Search code examples
pythonlistsortingcircular-list

How to do a circular (sub)sort of sets in Python?


Consider the following minimized example:

Code:

a = [(1,'A'), (2,'A'), (3,'A'), (4,'A'), (5,'A')]
b = [(1,'B'), (2,'B'), (3,'B')]
c = []
d = [(1,'D'), (2,'D'), (3,'D'), (4,'D')]

print(sorted(a+b+c+d))

Result:

[(1, 'A'), (1, 'B'), (1, 'D'), (2, 'A'), (2, 'B'), (2, 'D'), (3, 'A'), (3, 'B'), (3, 'D'), (4, 'A'), (4, 'D'), (5, 'A')]

Python sorts the list of sets by the first item of each set and then by the second.
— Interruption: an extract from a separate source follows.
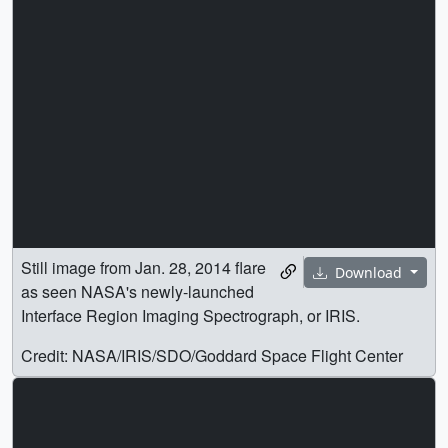
Still image from Jan. 28, 2014 flare
Download
as seen NASA's newly-launched
Interface Region Imaging Spectrograph, or IRIS.
Credit: NASA/IRIS/SDO/Goddard Space Flight Center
That's fine. Now, I need the second sort order to be "circular" in strings (not sure if this is the right term for it). Furthermore, I want to specify the last string in the new ordered list. For example if I specify 'B', the ordered list should start from 'C'. If 'C' doesn't exist it should start from 'D', etc. However, it could also happen that the specified character might not be in the list, e.g. if 'C' doesn't exist the new sorted list should nevertheless start from 'D'.

Edit:

Sorry, I didn't add the desired output order of the list of sets to make it clear. Assuming I would specify mySpecialSort(myList,'B'). Then there should be first all the sets containing 1's as highest priority sort order and then the "circular" strings (here starting from 'D', since there is no C in the list).

Desired sort order:

[(1, 'D'), (1, 'A'), (1, 'B'), (2, 'D'), (2, 'A'), (2, 'B'), (3, 'D'), (3, 'A'), (3, 'B'), (4, 'D'), (4, 'A'), (5, 'A')]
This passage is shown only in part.